Announcement

Collapse
No announcement yet.
X
  • Filter
  • Time
  • Show
Clear All
new posts

  • Creating dummy variables using dates

    Hello,

    I been trying to create a dummy variable using the Dateofcrash variabel, where 1 is assigned to the dates after 9/4/2019 00:00, and 0 before that. I used the codes below but kept running into errors"
    gen Dateofcrash_stata = clock(Dateofcrash, "MDY HM")
    gen MandateDate = mdy(1, 15, 2019)
    gen MandateIndicator = (Dateofcrash_stata >= MandateDate) & (Dateofcrash_stata != .)

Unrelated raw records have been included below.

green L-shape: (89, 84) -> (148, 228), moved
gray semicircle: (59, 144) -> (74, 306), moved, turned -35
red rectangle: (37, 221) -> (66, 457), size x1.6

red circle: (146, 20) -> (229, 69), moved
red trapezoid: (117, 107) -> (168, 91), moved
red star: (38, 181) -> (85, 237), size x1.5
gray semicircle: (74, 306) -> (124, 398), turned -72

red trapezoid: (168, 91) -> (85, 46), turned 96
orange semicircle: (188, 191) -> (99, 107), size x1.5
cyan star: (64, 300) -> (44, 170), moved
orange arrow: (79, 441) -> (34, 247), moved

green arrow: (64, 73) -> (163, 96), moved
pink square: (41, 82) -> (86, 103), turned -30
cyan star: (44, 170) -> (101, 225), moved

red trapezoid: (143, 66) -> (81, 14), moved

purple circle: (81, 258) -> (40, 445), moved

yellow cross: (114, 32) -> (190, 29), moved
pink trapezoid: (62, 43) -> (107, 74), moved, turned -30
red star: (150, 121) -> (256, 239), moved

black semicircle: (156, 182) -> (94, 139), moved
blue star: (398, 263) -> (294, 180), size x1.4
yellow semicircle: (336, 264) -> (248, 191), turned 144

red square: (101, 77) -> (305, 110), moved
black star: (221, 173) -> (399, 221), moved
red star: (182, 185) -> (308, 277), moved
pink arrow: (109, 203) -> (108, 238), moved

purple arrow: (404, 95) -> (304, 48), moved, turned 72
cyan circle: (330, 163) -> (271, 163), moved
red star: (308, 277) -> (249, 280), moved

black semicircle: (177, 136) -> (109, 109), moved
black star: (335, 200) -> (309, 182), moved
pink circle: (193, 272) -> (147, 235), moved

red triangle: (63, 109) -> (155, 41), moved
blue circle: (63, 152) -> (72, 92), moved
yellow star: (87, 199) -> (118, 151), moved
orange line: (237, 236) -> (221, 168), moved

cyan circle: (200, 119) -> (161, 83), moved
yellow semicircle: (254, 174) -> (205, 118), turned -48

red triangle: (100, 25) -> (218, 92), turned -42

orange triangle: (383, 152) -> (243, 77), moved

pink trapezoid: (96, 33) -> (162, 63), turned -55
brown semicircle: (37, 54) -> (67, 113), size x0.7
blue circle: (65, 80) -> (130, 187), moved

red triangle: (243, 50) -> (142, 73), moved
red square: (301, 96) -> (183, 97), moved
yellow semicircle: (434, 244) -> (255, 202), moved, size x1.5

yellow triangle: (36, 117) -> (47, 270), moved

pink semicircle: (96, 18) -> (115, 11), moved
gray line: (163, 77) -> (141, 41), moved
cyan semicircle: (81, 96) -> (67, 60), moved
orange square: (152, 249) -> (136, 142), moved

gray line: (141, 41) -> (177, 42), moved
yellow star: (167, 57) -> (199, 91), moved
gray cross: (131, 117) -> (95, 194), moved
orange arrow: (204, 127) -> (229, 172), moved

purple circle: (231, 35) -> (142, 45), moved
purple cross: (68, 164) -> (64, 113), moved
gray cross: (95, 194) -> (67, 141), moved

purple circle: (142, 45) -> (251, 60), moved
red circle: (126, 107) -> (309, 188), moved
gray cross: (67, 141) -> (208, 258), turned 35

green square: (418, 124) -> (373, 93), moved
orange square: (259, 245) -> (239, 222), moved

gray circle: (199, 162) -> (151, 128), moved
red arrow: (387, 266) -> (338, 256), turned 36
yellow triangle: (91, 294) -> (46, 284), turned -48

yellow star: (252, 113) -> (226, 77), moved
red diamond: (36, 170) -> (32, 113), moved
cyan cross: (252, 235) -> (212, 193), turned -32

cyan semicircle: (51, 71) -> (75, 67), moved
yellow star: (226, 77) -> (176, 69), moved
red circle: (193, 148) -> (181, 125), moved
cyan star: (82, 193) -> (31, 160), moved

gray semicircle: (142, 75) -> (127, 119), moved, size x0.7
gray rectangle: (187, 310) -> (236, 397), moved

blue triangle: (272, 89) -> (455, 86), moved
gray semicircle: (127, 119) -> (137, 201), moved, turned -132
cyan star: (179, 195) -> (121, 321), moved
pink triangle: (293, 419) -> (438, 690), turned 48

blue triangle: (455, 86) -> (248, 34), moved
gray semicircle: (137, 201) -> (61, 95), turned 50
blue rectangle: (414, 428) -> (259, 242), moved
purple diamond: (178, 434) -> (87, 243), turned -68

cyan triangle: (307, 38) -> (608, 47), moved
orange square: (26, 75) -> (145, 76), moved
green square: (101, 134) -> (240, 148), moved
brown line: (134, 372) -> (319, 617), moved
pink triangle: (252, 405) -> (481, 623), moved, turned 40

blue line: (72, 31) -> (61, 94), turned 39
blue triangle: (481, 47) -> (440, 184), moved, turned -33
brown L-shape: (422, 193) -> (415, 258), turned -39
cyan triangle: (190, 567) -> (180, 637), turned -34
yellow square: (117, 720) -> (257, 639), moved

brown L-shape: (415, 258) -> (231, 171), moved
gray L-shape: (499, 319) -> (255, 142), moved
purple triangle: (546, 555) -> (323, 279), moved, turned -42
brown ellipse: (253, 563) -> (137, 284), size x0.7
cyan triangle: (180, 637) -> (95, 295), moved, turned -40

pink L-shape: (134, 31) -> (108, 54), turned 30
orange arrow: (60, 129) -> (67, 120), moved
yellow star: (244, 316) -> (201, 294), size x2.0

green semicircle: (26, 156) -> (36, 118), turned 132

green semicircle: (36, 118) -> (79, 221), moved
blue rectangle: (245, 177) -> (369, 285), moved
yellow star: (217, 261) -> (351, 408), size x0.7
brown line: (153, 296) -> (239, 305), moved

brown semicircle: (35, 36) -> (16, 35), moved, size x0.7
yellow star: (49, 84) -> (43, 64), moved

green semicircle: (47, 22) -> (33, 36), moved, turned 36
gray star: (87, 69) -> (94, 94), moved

    this is my first time working with dates like and would need help with this



    Example generated by -dataex-. For more info, type help dataex
    clear
    input str4 Year str8 Month str11 Time str17 Dateofcrash
    "2017" "January" "12:03:00 PM" " 7/10/2018 00:00"
    "2017" "february" "10:05:00 AM" " 7/16/2017 00:00"
    "2017" "march" "10:06:00 PM" "11/10/2019 00:00"
    "2018" "april" "10:13:00 PM" " 8/25/2021 00:00"
    "2018" "December" "10:17:00 PM" " 7/4/2021 00:00"
    "2018" "November" "10:24:00 AM" " 9/16/2020 00:00"
    "2018" "January" "10:25:00 AM" "12/17/2021 00:00"
    "2019" "february" "10:41:00 AM" " 9/8/2021 00:00"
    "2019" "march" "10:44:00 AM" " 5/15/2020 00:00"
    "2019" "april" "10:45:00 AM" " 5/26/2021 00:00"
    "2019" "December" "10:46:59 PM" " 7/31/2021 00:00"
    "2020" "November" "10:52:00 PM" " 7/13/2017 00:00"
    "2020" "January" "10:54:00 AM" " 8/10/2021 00:00"
    "2020" "february" "11:00:00 PM" " 9/3/2021 00:00"
    "2017" "march" "11:02:00 PM" " 5/8/2020 00:00"
    "2017" "april" "11:10:00 AM" " 4/14/2021 00:00"
    "2017" "December" "11:10:59 AM" " 6/27/2018 00:00"
    "2017" "November" "11:15:00 AM" " 7/10/2021 00:00"
    "2018" "January" "11:17:00 AM" " 7/11/2021 00:00"
    "2018" "february" "11:22:00 PM" " 9/4/2019 00:00"
    "2018" "march" "11:23:00 AM" "11/26/2021 00:00"
    "2018" "april" "11:23:00 PM" "10/31/2019 00:00"
    "2019" "December" "11:26:00 PM" " 8/3/2021 00:00"
    "2019" "November" "11:29:00 AM" " 5/13/2021 00:00"
    "2019" "January" "11:30:00 AM" " 8/9/2021 00:00"
    "2019" "february" "11:33:00 AM" " 5/30/2021 00:00"
    "2020" "march" "11:35:00 PM" " 5/29/2021 00:00"

  • #2
    There is no road to understanding date-times in Stata that doesn't include a reading of help datetime. You won't need, and you won't grasp, all of it of once, but you need to keep revisiting.

    Various errors here.

    First off, always use a double to hold a numeric date-time variable. We can keep that one at bay because surely we can ignore 00:00 as uninformative.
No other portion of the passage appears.